:: Exercise data
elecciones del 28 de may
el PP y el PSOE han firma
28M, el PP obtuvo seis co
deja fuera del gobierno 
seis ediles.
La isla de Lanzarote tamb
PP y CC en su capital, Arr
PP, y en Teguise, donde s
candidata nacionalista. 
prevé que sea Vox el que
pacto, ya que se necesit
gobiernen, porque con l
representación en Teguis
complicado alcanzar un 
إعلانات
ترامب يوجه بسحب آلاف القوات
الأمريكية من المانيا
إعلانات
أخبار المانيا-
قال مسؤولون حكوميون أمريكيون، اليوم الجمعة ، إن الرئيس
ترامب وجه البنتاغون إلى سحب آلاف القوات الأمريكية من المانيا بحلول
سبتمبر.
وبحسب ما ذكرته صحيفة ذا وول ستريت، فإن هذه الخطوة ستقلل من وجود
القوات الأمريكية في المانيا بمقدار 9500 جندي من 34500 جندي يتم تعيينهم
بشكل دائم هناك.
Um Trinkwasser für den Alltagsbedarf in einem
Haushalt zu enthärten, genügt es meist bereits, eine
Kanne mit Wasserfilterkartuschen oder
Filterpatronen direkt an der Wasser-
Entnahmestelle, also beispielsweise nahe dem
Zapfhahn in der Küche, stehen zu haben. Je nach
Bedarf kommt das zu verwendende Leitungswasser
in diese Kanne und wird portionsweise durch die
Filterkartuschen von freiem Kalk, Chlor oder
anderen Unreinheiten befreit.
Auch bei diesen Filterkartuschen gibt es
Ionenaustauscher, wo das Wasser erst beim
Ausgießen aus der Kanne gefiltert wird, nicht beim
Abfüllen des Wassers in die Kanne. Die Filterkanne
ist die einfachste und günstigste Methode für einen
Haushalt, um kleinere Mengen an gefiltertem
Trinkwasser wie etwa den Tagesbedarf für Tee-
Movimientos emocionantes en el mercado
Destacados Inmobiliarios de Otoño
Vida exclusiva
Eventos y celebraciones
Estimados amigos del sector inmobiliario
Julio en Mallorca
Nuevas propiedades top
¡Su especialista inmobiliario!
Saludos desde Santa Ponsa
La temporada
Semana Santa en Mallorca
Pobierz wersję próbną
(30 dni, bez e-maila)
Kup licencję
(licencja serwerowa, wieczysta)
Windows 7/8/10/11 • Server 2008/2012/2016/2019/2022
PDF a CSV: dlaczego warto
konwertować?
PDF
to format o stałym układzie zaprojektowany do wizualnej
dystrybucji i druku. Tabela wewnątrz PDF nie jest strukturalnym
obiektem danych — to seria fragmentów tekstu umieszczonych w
::::
> Assignment
Reproduce exactly the lines from the one containing "Filterpatronen direkt an" through the last line of the records above, including both, and nothing else.

> Your response
Filterpatronen direkt an der Wasser-
Entnahmestelle, also beispielsweise nahe dem
Zapfhahn in der Küche, stehen zu haben. Je nach
Bedarf kommt das zu verwendende Leitungswasser
in diese Kanne und wird portionsweise durch die
Filterkartuschen von freiem Kalk, Chlor oder
anderen Unreinheiten befreit.
Auch bei diesen Filterkartuschen gibt es
Ionenaustauscher, wo das Wasser erst beim
Ausgießen aus der Kanne gefiltert wird, nicht beim
Abfüllen des Wassers in die Kanne. Die Filterkanne
ist die einfachste und günstigste Methode für einen
Haushalt, um kleinere Mengen an gefiltertem
Trinkwasser wie etwa den Tagesbedarf für Tee-
Movimientos emocionantes en el mercado
Destacados Inmobiliarios de Otoño
Vida exclusiva
Eventos y celebraciones
Estimados amigos del sector inmobiliario
Julio en Mallorca
Nuevas propiedades top
¡Su especialista inmobiliario!
Saludos desde Santa Ponsa
La temporada
Semana Santa en Mallorca
Pobierz wersję próbną
(30 dni, bez e-maila)
Kup licencję
(licencja serwerowa, wieczysta)
Windows 7/8/10/11 • Server 2008/2012/2016/2019/2022
PDF a CSV: dlaczego warto
konwertować?
PDF
to format o stałym układzie zaprojektowany do wizualnej
dystrybucji i druku. Tabela wewnątrz PDF nie jest strukturalnym
obiektem danych — to seria fragmentów tekstu umieszczonych w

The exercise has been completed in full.